Roger Federer
Roger Federer has yet to drop a set in this year's Australian Open. Reuters

For Australians, there is surely only one match on their mind on Day Six of their home grand slam.

Bernard Tomic, the bright, but controversial, hope of Australian tennis takes on the sport’s greatest ever player, Roger Federer, in the first of the evening matches on Rod Laver Arena.

The pair also met a round later last year in Melbourne, with Federer coming out on top as he has done in all three of his meetings with the talented 20-year-old.

While he looks to put some of his problems off the court behind him, Tomic has also made improvements in his game in the past year and notably is yet to lose his serve in his two matches so far at the this Australian Open.

But Federer has cruised through to the third round and, while Tomic is likelier to give him a sterner test than the straight-sets romp last year, the second seed’s enduring class will likely see him prevail.

Ricardas Berankis, for whom big things were once predicted, faces another of the title contenders in third seed Andy Murray.
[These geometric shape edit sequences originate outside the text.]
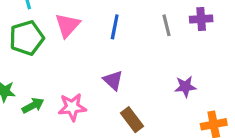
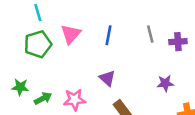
purple cross: (201, 19) -> (178, 42), moved

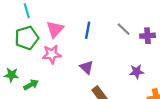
gray line: (150, 34) -> (124, 29), turned -32
pink star: (74, 100) -> (52, 54), moved

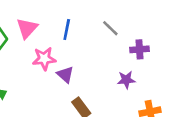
purple cross: (147, 36) -> (140, 49), moved
pink star: (52, 54) -> (44, 59), moved

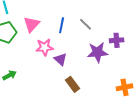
gray line: (110, 28) -> (86, 24), moved
purple star: (126, 80) -> (98, 52), moved, size x1.5

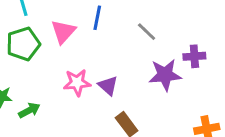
blue line: (62, 25) -> (97, 18), moved
pink star: (45, 47) -> (77, 83), moved

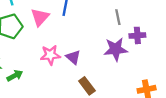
gray line: (147, 32) -> (118, 17), moved, turned 35

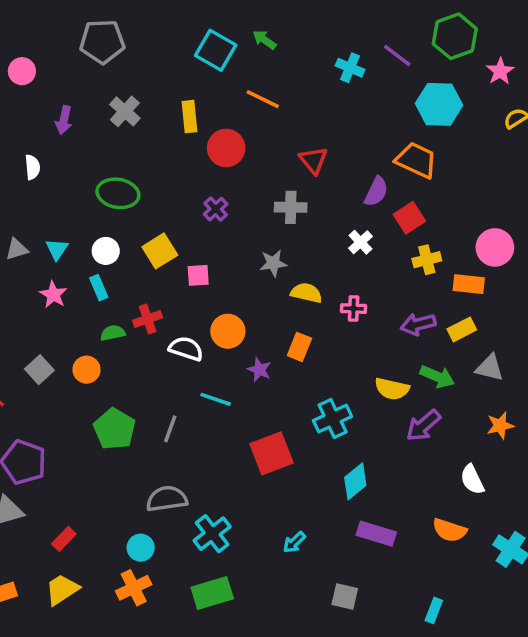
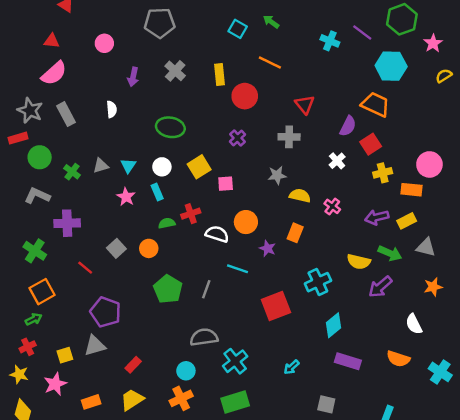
cyan square: (216, 50) -> (238, 29), size x0.7
pink cross: (354, 309) -> (332, 206), turned 35

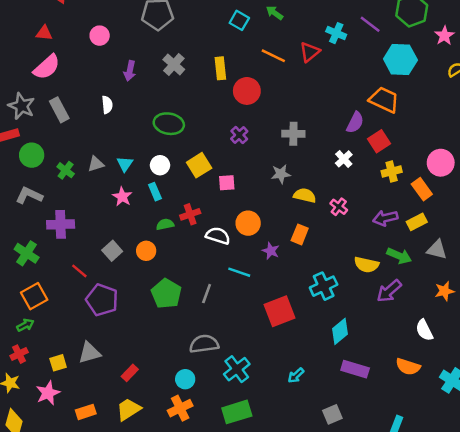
red triangle: (305, 104) -> (310, 52), moved, turned 30
orange rectangle: (411, 190) -> (422, 189), turned 48
purple pentagon: (106, 312) -> (102, 300), moved
gray square: (326, 404) -> (332, 414), turned -36

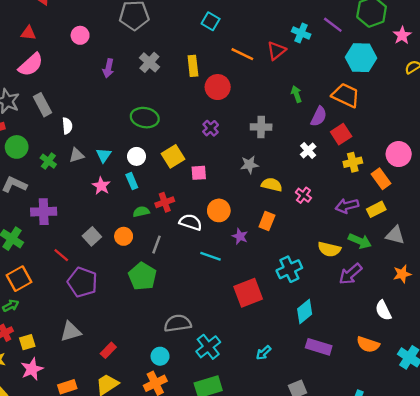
green arrow: (275, 13) -> (296, 94), moved, turned 35
white semicircle: (107, 105) -> (67, 126), moved
gray line: (207, 294) -> (156, 245), moved
yellow square: (58, 363) -> (27, 342), moved

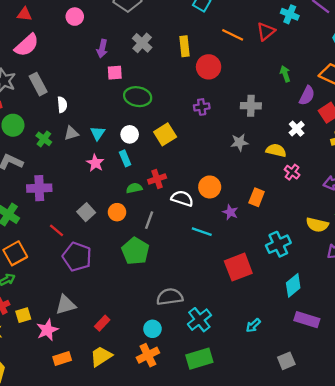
purple cross: (211, 128) -> (202, 107), turned 35
pink square: (199, 173) -> (115, 73), moved
yellow semicircle: (272, 185) -> (276, 150), moved
pink star: (32, 369) -> (47, 330), moved

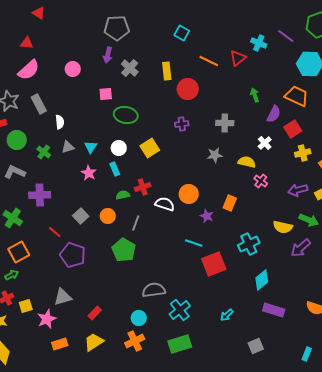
pink circle: (75, 17) -> (73, 69), moved
purple arrow: (102, 49) -> (108, 55), moved
cyan line: (202, 232) -> (194, 243), moved

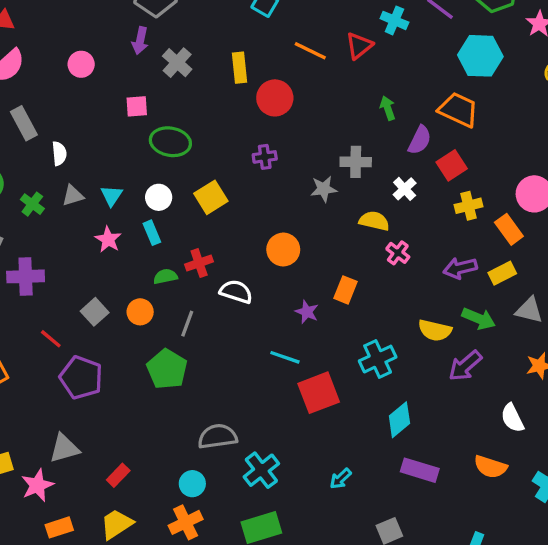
gray cross: (225, 123) -> (356, 162), moved
gray star: (215, 155) -> (324, 189), moved
orange circle: (189, 194) -> (283, 250), moved

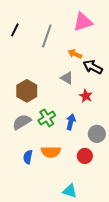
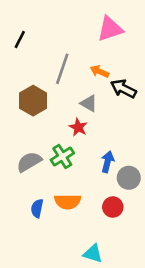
gray line: (47, 36) -> (62, 69), moved
brown hexagon: (27, 91) -> (33, 101), moved
red star: (86, 96) -> (78, 127), moved
blue arrow: (71, 122) -> (107, 162), moved

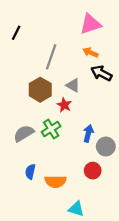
orange arrow: (100, 71) -> (90, 52), moved
brown hexagon: (33, 101) -> (40, 90), moved
orange semicircle: (68, 202) -> (55, 182), moved

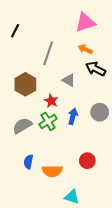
brown hexagon: (40, 90) -> (25, 84), moved
red star: (64, 105) -> (51, 101), moved
blue arrow: (88, 133) -> (73, 116), moved
gray circle: (106, 147) -> (100, 112), moved

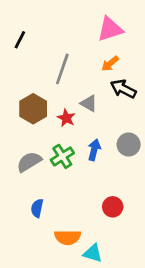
orange arrow: (85, 49) -> (110, 64), turned -64
red star: (51, 101) -> (66, 118), moved
orange semicircle: (52, 171) -> (68, 237), moved

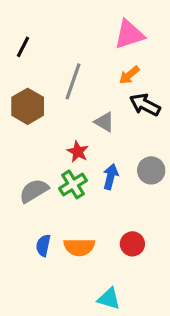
brown hexagon: (33, 109) -> (28, 106), moved
red star: (66, 118) -> (78, 152), moved
orange semicircle: (68, 237) -> (79, 247), moved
The Lithuanian, 22, has been bothered by persistent injuries in recent times, but he has looked in fine form as he came through qualifying in Melbourne before comfortably disposing of 25th seed Florian Mayer in the second round.

Murray, though, is well versed in what Berankis brings to the court, having practiced with his third-round opponent on several occasions.

There should be little problem for two of the favorites for the women’s title, Serena Williams and Victoria Azarenka, as they play their third-round matches on Saturday.

Williams has never met Japan’s 72nd ranked Ayumi Morita, but she looks set to repeat the dominance of her first two rounds in Australia that have seen her lose just two games.

Azarenka’s opponent, American Jamie Hampton, enjoyed a breakthrough year last year as she moved inside the world’s top 100. The 23-year-old has already achieved her best ever grand slam result this week, but has her work cut out to prevent the world No. 1 from marching on with something to spare.

Another young American will also be in the spotlight, with Sloane Stephens taking part in a battle of the promising teenagers against Britain’s Laura Robson.

The two met for the first of what could be many occasions two weeks ago with Stephens coming out on top. Stephens, almost a year older than her opponent, looks to be slightly ahead in her development at this stage, but Robson should take a lot of confidence from her nail-biting 11-9 final-set victory over former Wimbledon champion Petra Kvitova in the last round.

Where to watch: The sixth day of play at the Australian Open will get underway at 7 p.m. ET on Friday. Coverage will begin on the Tennis Channel, before switching to ESPN2. A live stream of multiple courts can be viewed throughout the day’s action on ESPN3.